Saved data entries
=====

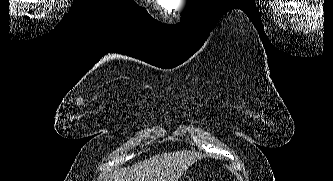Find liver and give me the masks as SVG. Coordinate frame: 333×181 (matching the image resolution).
<instances>
[{"label":"liver","mask_w":333,"mask_h":181,"mask_svg":"<svg viewBox=\"0 0 333 181\" xmlns=\"http://www.w3.org/2000/svg\"><path fill=\"white\" fill-rule=\"evenodd\" d=\"M201 157V154L187 150L159 154L115 170L105 181H178Z\"/></svg>","instance_id":"liver-1"}]
</instances>
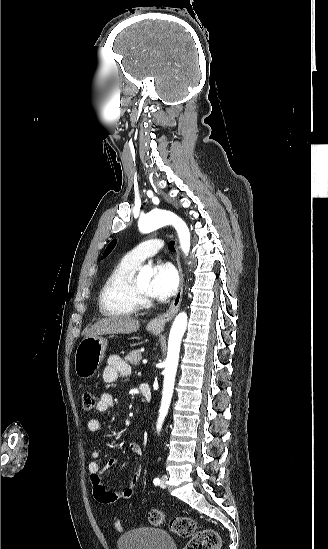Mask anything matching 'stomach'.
I'll return each instance as SVG.
<instances>
[{
  "label": "stomach",
  "instance_id": "0dacf381",
  "mask_svg": "<svg viewBox=\"0 0 328 549\" xmlns=\"http://www.w3.org/2000/svg\"><path fill=\"white\" fill-rule=\"evenodd\" d=\"M157 329L156 325L147 327V331H151V333H156ZM107 345L106 337H85L79 343L75 353V373L77 377H80L83 381L94 377L104 359Z\"/></svg>",
  "mask_w": 328,
  "mask_h": 549
}]
</instances>
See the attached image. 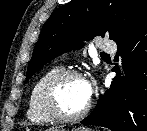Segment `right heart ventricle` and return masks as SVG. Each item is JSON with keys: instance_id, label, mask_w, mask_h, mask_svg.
Listing matches in <instances>:
<instances>
[{"instance_id": "right-heart-ventricle-1", "label": "right heart ventricle", "mask_w": 147, "mask_h": 131, "mask_svg": "<svg viewBox=\"0 0 147 131\" xmlns=\"http://www.w3.org/2000/svg\"><path fill=\"white\" fill-rule=\"evenodd\" d=\"M61 66H53L42 73L39 78L35 81L28 98L27 117L35 124H47L52 122L54 119L45 111L41 94L46 82L55 74L62 71Z\"/></svg>"}]
</instances>
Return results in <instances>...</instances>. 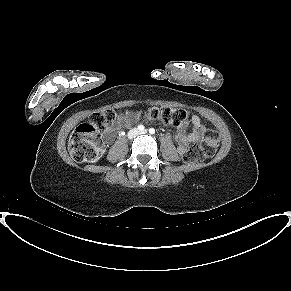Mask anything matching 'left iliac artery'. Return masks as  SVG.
<instances>
[{
    "instance_id": "1",
    "label": "left iliac artery",
    "mask_w": 291,
    "mask_h": 291,
    "mask_svg": "<svg viewBox=\"0 0 291 291\" xmlns=\"http://www.w3.org/2000/svg\"><path fill=\"white\" fill-rule=\"evenodd\" d=\"M149 133H150V134H154V133H155V129H154V128H150V129H149Z\"/></svg>"
}]
</instances>
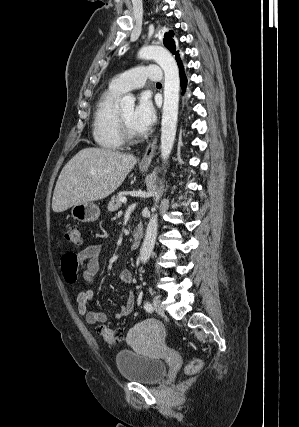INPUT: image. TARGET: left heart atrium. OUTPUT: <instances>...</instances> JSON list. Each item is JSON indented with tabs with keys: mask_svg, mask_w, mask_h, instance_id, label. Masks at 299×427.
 I'll return each mask as SVG.
<instances>
[{
	"mask_svg": "<svg viewBox=\"0 0 299 427\" xmlns=\"http://www.w3.org/2000/svg\"><path fill=\"white\" fill-rule=\"evenodd\" d=\"M155 109L147 96H142L136 105L133 115L132 124L138 132L148 131L155 122Z\"/></svg>",
	"mask_w": 299,
	"mask_h": 427,
	"instance_id": "left-heart-atrium-1",
	"label": "left heart atrium"
}]
</instances>
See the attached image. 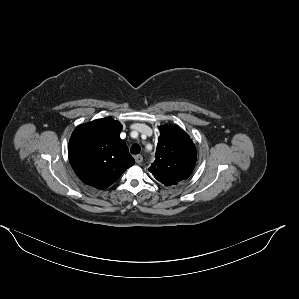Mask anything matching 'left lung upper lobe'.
<instances>
[{"label":"left lung upper lobe","mask_w":299,"mask_h":299,"mask_svg":"<svg viewBox=\"0 0 299 299\" xmlns=\"http://www.w3.org/2000/svg\"><path fill=\"white\" fill-rule=\"evenodd\" d=\"M160 136L155 161L149 171L161 183L186 180L196 164V148L180 127L159 126Z\"/></svg>","instance_id":"1"}]
</instances>
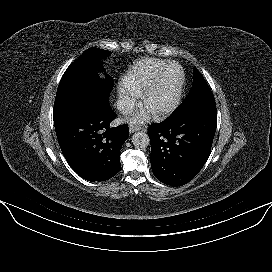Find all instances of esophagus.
<instances>
[{
    "mask_svg": "<svg viewBox=\"0 0 272 272\" xmlns=\"http://www.w3.org/2000/svg\"><path fill=\"white\" fill-rule=\"evenodd\" d=\"M141 129L143 130L142 127L135 126V125H130V126H129V132H130V133H134V132L139 131V130H141Z\"/></svg>",
    "mask_w": 272,
    "mask_h": 272,
    "instance_id": "34e87169",
    "label": "esophagus"
}]
</instances>
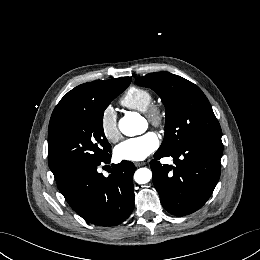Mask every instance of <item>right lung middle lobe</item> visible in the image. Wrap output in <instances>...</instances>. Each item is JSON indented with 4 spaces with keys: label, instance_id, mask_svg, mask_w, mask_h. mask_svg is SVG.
Listing matches in <instances>:
<instances>
[{
    "label": "right lung middle lobe",
    "instance_id": "right-lung-middle-lobe-1",
    "mask_svg": "<svg viewBox=\"0 0 260 260\" xmlns=\"http://www.w3.org/2000/svg\"><path fill=\"white\" fill-rule=\"evenodd\" d=\"M126 88L97 92L71 119L56 128L50 138L52 159L59 176L90 165L111 154L103 131V114L110 102Z\"/></svg>",
    "mask_w": 260,
    "mask_h": 260
}]
</instances>
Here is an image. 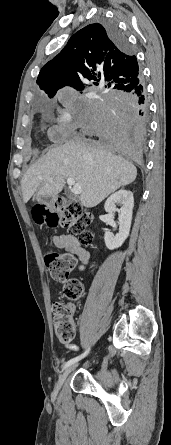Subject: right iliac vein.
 Masks as SVG:
<instances>
[{
	"label": "right iliac vein",
	"mask_w": 171,
	"mask_h": 445,
	"mask_svg": "<svg viewBox=\"0 0 171 445\" xmlns=\"http://www.w3.org/2000/svg\"><path fill=\"white\" fill-rule=\"evenodd\" d=\"M77 363L70 365L60 376L57 382L56 389L59 390L64 383L67 376L77 367Z\"/></svg>",
	"instance_id": "right-iliac-vein-1"
}]
</instances>
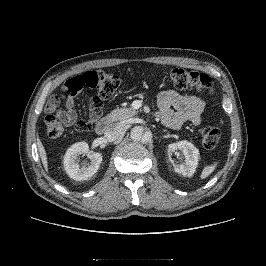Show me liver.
I'll return each instance as SVG.
<instances>
[{
	"mask_svg": "<svg viewBox=\"0 0 266 266\" xmlns=\"http://www.w3.org/2000/svg\"><path fill=\"white\" fill-rule=\"evenodd\" d=\"M37 147H38V151H39V155H40L42 164H43L45 170L47 171L48 170L47 154H46L45 148H44L41 140L39 139V137L37 139Z\"/></svg>",
	"mask_w": 266,
	"mask_h": 266,
	"instance_id": "1",
	"label": "liver"
}]
</instances>
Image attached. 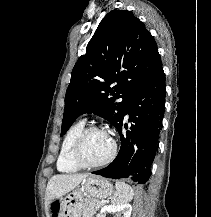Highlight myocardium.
Listing matches in <instances>:
<instances>
[{"label":"myocardium","mask_w":211,"mask_h":217,"mask_svg":"<svg viewBox=\"0 0 211 217\" xmlns=\"http://www.w3.org/2000/svg\"><path fill=\"white\" fill-rule=\"evenodd\" d=\"M92 131H104L109 134L112 141V149L110 154L105 159L99 162H89L84 156L85 141L88 134ZM116 153H117V144L114 138L110 135L108 131L95 125L85 127L77 137L73 147V159L75 163L79 165L81 168H97V167L105 166L115 158Z\"/></svg>","instance_id":"obj_1"}]
</instances>
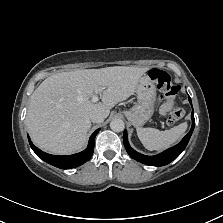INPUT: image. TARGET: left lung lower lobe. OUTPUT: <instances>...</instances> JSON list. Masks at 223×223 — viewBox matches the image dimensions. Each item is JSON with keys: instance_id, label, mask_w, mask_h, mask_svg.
Returning <instances> with one entry per match:
<instances>
[{"instance_id": "left-lung-lower-lobe-1", "label": "left lung lower lobe", "mask_w": 223, "mask_h": 223, "mask_svg": "<svg viewBox=\"0 0 223 223\" xmlns=\"http://www.w3.org/2000/svg\"><path fill=\"white\" fill-rule=\"evenodd\" d=\"M189 102L192 105V101L191 98L189 97ZM191 119H192V127L191 130L189 131V133L181 140V142L179 144H177L176 146L167 149L166 151L155 155V156H145L142 155L138 152H136L135 150H133L129 143H128V137H127V132L126 130L123 133V142H124V146L125 149L127 151V153L135 160L146 164V165H151V166H164L169 164L170 162H172L173 160H175L186 148L190 137L192 135V132L194 130V126H195V119H194V111L192 109V113H191Z\"/></svg>"}]
</instances>
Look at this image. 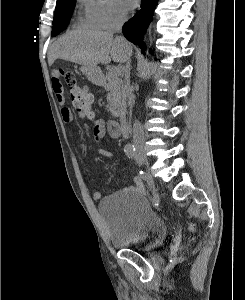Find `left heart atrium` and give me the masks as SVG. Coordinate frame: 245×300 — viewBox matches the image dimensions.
<instances>
[{
    "label": "left heart atrium",
    "mask_w": 245,
    "mask_h": 300,
    "mask_svg": "<svg viewBox=\"0 0 245 300\" xmlns=\"http://www.w3.org/2000/svg\"><path fill=\"white\" fill-rule=\"evenodd\" d=\"M124 7L127 9H133L137 6L138 0H120Z\"/></svg>",
    "instance_id": "39dd6f15"
}]
</instances>
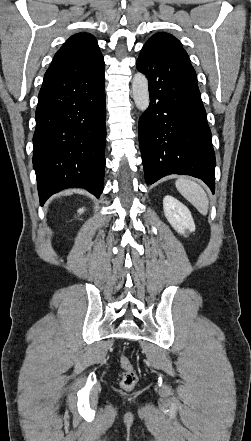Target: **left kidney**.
Returning <instances> with one entry per match:
<instances>
[{
    "instance_id": "obj_1",
    "label": "left kidney",
    "mask_w": 251,
    "mask_h": 441,
    "mask_svg": "<svg viewBox=\"0 0 251 441\" xmlns=\"http://www.w3.org/2000/svg\"><path fill=\"white\" fill-rule=\"evenodd\" d=\"M165 217L170 225L181 235L187 236L195 231V224L189 209L170 195L163 199Z\"/></svg>"
}]
</instances>
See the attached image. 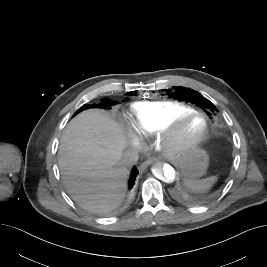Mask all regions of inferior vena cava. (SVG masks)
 <instances>
[{"instance_id": "obj_1", "label": "inferior vena cava", "mask_w": 267, "mask_h": 267, "mask_svg": "<svg viewBox=\"0 0 267 267\" xmlns=\"http://www.w3.org/2000/svg\"><path fill=\"white\" fill-rule=\"evenodd\" d=\"M138 153L137 152H125L123 154V162L126 166H131V165H134L136 164V162L138 161Z\"/></svg>"}]
</instances>
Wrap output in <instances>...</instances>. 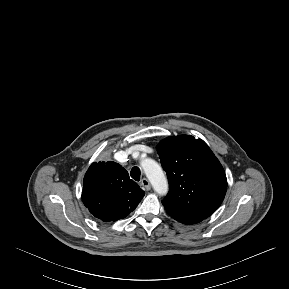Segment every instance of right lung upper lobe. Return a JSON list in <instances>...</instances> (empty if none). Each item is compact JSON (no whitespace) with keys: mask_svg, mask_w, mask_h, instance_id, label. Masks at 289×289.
<instances>
[{"mask_svg":"<svg viewBox=\"0 0 289 289\" xmlns=\"http://www.w3.org/2000/svg\"><path fill=\"white\" fill-rule=\"evenodd\" d=\"M82 201L103 222L117 221L132 212L144 191L118 163L93 162L83 180Z\"/></svg>","mask_w":289,"mask_h":289,"instance_id":"1","label":"right lung upper lobe"}]
</instances>
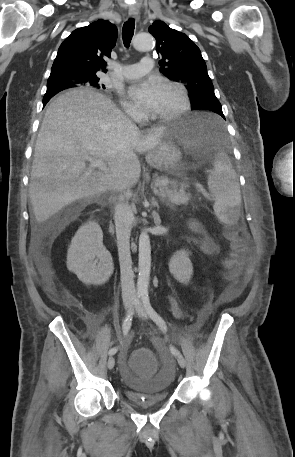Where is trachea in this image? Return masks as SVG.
I'll return each mask as SVG.
<instances>
[{
    "label": "trachea",
    "mask_w": 295,
    "mask_h": 457,
    "mask_svg": "<svg viewBox=\"0 0 295 457\" xmlns=\"http://www.w3.org/2000/svg\"><path fill=\"white\" fill-rule=\"evenodd\" d=\"M134 29H135V19L130 18L128 21H126L123 25L122 29V38H123V43L126 48L130 46L133 34H134Z\"/></svg>",
    "instance_id": "1"
}]
</instances>
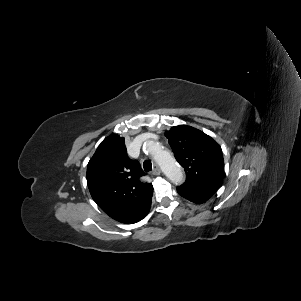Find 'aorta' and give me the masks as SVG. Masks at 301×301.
I'll return each mask as SVG.
<instances>
[{"label":"aorta","mask_w":301,"mask_h":301,"mask_svg":"<svg viewBox=\"0 0 301 301\" xmlns=\"http://www.w3.org/2000/svg\"><path fill=\"white\" fill-rule=\"evenodd\" d=\"M144 148L153 155L166 177L172 183L176 185L183 183L184 175L181 167L176 163L169 152L161 148L159 143L148 141L144 144Z\"/></svg>","instance_id":"762f6f07"}]
</instances>
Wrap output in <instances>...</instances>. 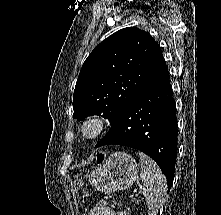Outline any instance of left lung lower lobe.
<instances>
[{
	"instance_id": "0a47b994",
	"label": "left lung lower lobe",
	"mask_w": 221,
	"mask_h": 215,
	"mask_svg": "<svg viewBox=\"0 0 221 215\" xmlns=\"http://www.w3.org/2000/svg\"><path fill=\"white\" fill-rule=\"evenodd\" d=\"M177 124L168 69L141 92L96 144L124 145L150 156L165 174L168 190L174 179Z\"/></svg>"
}]
</instances>
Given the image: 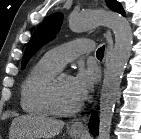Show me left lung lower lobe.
<instances>
[{"instance_id":"0a47b994","label":"left lung lower lobe","mask_w":141,"mask_h":139,"mask_svg":"<svg viewBox=\"0 0 141 139\" xmlns=\"http://www.w3.org/2000/svg\"><path fill=\"white\" fill-rule=\"evenodd\" d=\"M98 118L96 115H93L90 122H89V129L93 135H98Z\"/></svg>"}]
</instances>
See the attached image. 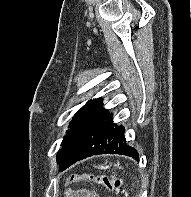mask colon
<instances>
[{"label": "colon", "instance_id": "colon-1", "mask_svg": "<svg viewBox=\"0 0 191 197\" xmlns=\"http://www.w3.org/2000/svg\"><path fill=\"white\" fill-rule=\"evenodd\" d=\"M67 182L99 184L111 189H119L122 186V180L119 177L106 174H72L67 177Z\"/></svg>", "mask_w": 191, "mask_h": 197}]
</instances>
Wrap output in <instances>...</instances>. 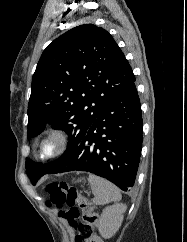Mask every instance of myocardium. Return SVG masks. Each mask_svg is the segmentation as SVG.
I'll return each instance as SVG.
<instances>
[{
	"instance_id": "obj_1",
	"label": "myocardium",
	"mask_w": 187,
	"mask_h": 242,
	"mask_svg": "<svg viewBox=\"0 0 187 242\" xmlns=\"http://www.w3.org/2000/svg\"><path fill=\"white\" fill-rule=\"evenodd\" d=\"M53 140L56 142V150L51 154L43 152V146L47 141ZM69 139L67 133L62 129H51L48 131L38 144V152L43 159H52L61 156L68 148Z\"/></svg>"
}]
</instances>
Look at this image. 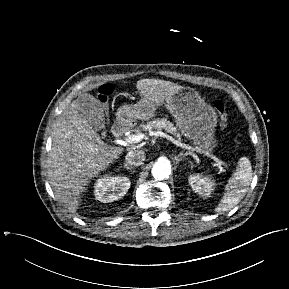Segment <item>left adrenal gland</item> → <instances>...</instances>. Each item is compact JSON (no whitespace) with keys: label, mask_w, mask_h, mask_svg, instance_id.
Here are the masks:
<instances>
[{"label":"left adrenal gland","mask_w":289,"mask_h":289,"mask_svg":"<svg viewBox=\"0 0 289 289\" xmlns=\"http://www.w3.org/2000/svg\"><path fill=\"white\" fill-rule=\"evenodd\" d=\"M176 164H178L180 161H182V157L179 158V156H175Z\"/></svg>","instance_id":"1"}]
</instances>
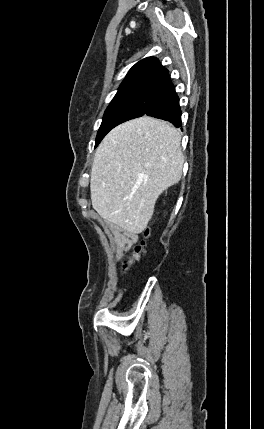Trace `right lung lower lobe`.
<instances>
[{
  "mask_svg": "<svg viewBox=\"0 0 264 429\" xmlns=\"http://www.w3.org/2000/svg\"><path fill=\"white\" fill-rule=\"evenodd\" d=\"M145 115L169 121L176 127L181 126L179 98L171 82L162 88Z\"/></svg>",
  "mask_w": 264,
  "mask_h": 429,
  "instance_id": "right-lung-lower-lobe-1",
  "label": "right lung lower lobe"
}]
</instances>
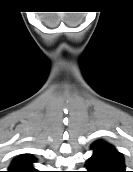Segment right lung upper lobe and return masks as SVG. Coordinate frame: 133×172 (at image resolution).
<instances>
[{
	"label": "right lung upper lobe",
	"mask_w": 133,
	"mask_h": 172,
	"mask_svg": "<svg viewBox=\"0 0 133 172\" xmlns=\"http://www.w3.org/2000/svg\"><path fill=\"white\" fill-rule=\"evenodd\" d=\"M34 162V157L27 154L21 155L12 161L8 172H38L32 166Z\"/></svg>",
	"instance_id": "right-lung-upper-lobe-1"
}]
</instances>
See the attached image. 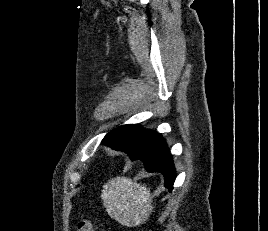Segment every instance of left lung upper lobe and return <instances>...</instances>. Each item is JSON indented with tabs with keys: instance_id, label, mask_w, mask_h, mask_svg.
Segmentation results:
<instances>
[{
	"instance_id": "5c2ea615",
	"label": "left lung upper lobe",
	"mask_w": 268,
	"mask_h": 231,
	"mask_svg": "<svg viewBox=\"0 0 268 231\" xmlns=\"http://www.w3.org/2000/svg\"><path fill=\"white\" fill-rule=\"evenodd\" d=\"M156 132L146 130L139 125H124L109 132L104 142L113 149L123 151L126 148L140 147L150 141Z\"/></svg>"
}]
</instances>
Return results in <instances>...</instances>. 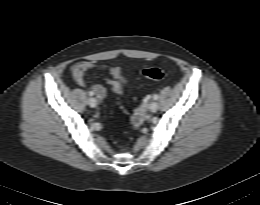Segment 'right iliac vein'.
Segmentation results:
<instances>
[{"mask_svg":"<svg viewBox=\"0 0 260 205\" xmlns=\"http://www.w3.org/2000/svg\"><path fill=\"white\" fill-rule=\"evenodd\" d=\"M88 104L90 107L95 108L97 106V100L93 97L88 99Z\"/></svg>","mask_w":260,"mask_h":205,"instance_id":"obj_1","label":"right iliac vein"}]
</instances>
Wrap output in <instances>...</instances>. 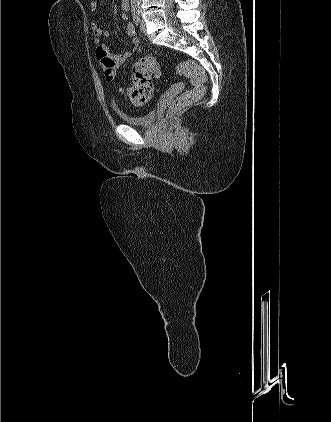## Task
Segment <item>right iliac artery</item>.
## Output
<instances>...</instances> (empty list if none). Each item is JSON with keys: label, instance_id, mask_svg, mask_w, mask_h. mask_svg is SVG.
<instances>
[{"label": "right iliac artery", "instance_id": "1", "mask_svg": "<svg viewBox=\"0 0 331 422\" xmlns=\"http://www.w3.org/2000/svg\"><path fill=\"white\" fill-rule=\"evenodd\" d=\"M132 17H133L134 23L138 26L140 24V12L139 11H134L132 13Z\"/></svg>", "mask_w": 331, "mask_h": 422}]
</instances>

=====

> **Your instructions**: Nothing but the lines from the one with "<instances>...</instances> (empty list" through the end of the data above should be reproduced, each exactly, both ends included.

> **Response to this task**:
<instances>...</instances> (empty list if none). Each item is JSON with keys: label, instance_id, mask_svg, mask_w, mask_h. mask_svg is SVG.
<instances>
[{"label": "right iliac artery", "instance_id": "1", "mask_svg": "<svg viewBox=\"0 0 331 422\" xmlns=\"http://www.w3.org/2000/svg\"><path fill=\"white\" fill-rule=\"evenodd\" d=\"M132 17H133L134 23L138 26L140 24V12L139 11H134L132 13Z\"/></svg>", "mask_w": 331, "mask_h": 422}]
</instances>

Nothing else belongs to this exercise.